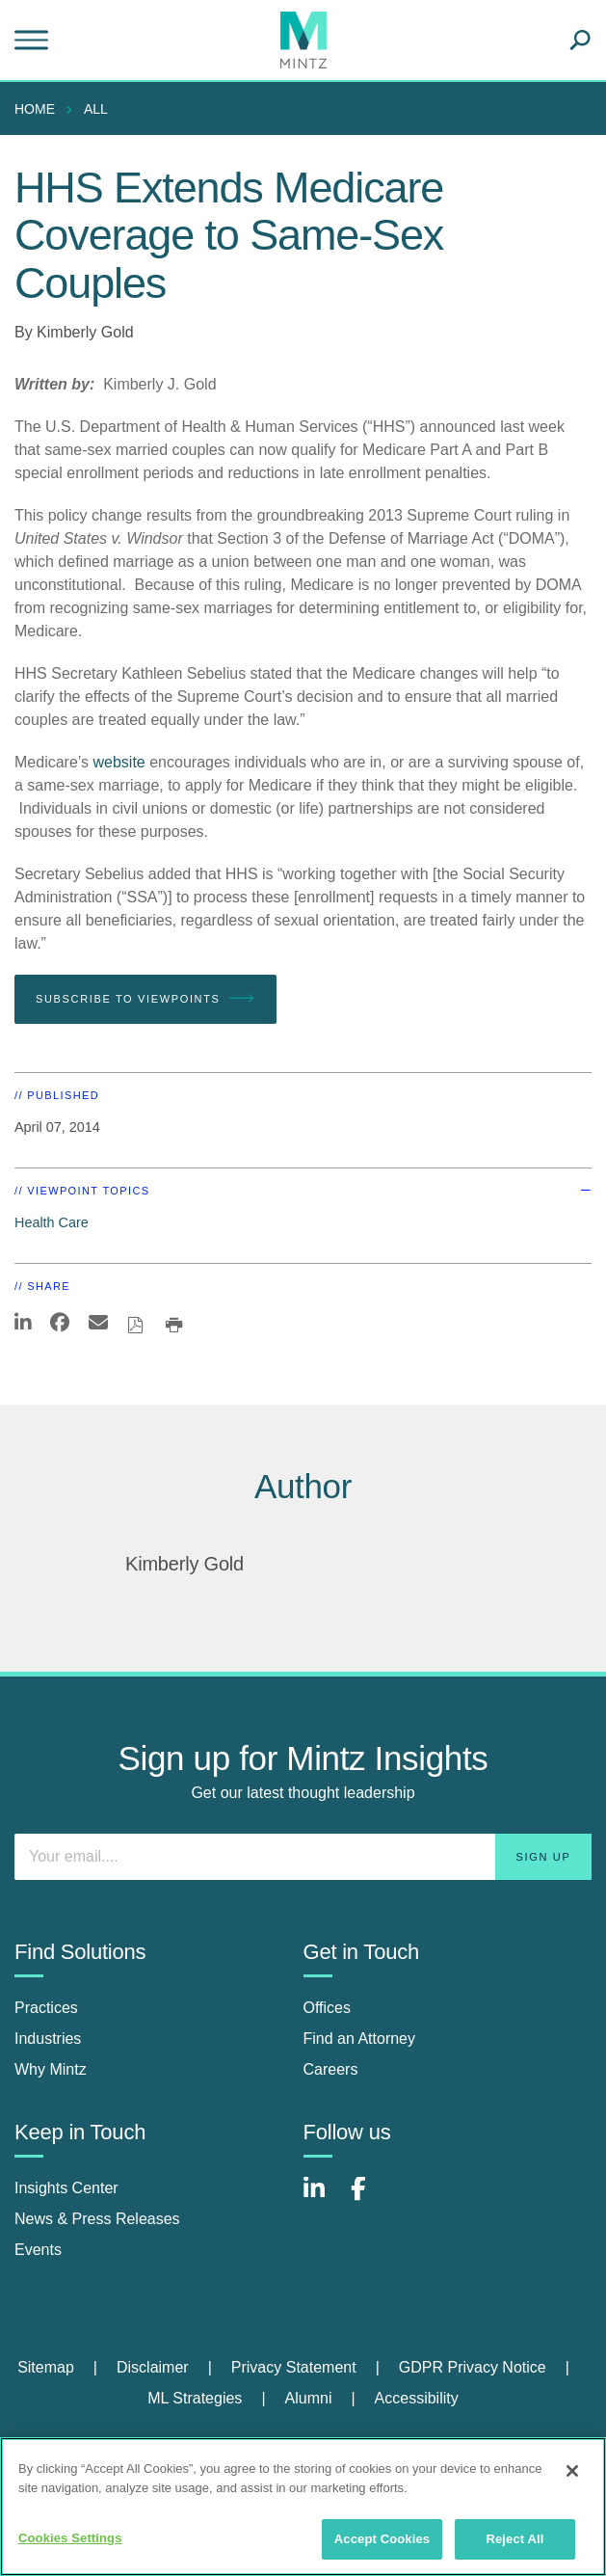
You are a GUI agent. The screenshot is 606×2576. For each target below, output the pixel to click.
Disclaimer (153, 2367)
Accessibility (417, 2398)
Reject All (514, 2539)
=====
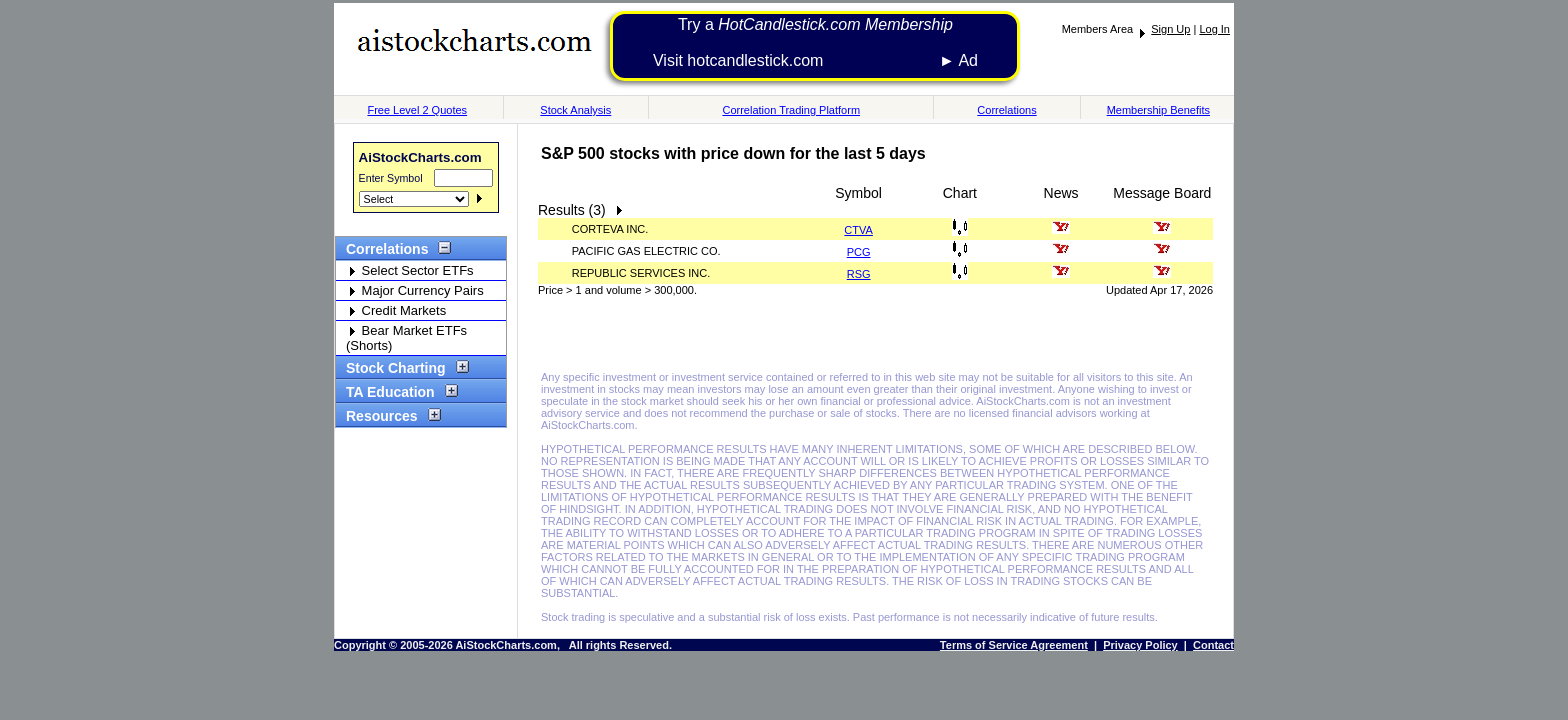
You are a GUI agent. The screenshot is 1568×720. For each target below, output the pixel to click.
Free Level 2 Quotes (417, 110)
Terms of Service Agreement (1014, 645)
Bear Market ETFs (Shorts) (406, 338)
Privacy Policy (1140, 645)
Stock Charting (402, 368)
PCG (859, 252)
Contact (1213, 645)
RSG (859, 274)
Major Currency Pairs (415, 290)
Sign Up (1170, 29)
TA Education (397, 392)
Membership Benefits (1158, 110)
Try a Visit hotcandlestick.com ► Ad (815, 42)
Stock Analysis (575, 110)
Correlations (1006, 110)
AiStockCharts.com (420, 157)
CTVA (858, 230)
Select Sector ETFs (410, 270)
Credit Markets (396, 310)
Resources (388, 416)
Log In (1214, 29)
=====
ABOUT THIS TASK:
Return exactly the lines above from the line that has "CTVA (858, 230)" through the line that has "Log In (1214, 29)", inclusive, and nothing else.

OUTPUT FOR THIS TASK:
CTVA (858, 230)
Select Sector ETFs (410, 270)
Credit Markets (396, 310)
Resources (388, 416)
Log In (1214, 29)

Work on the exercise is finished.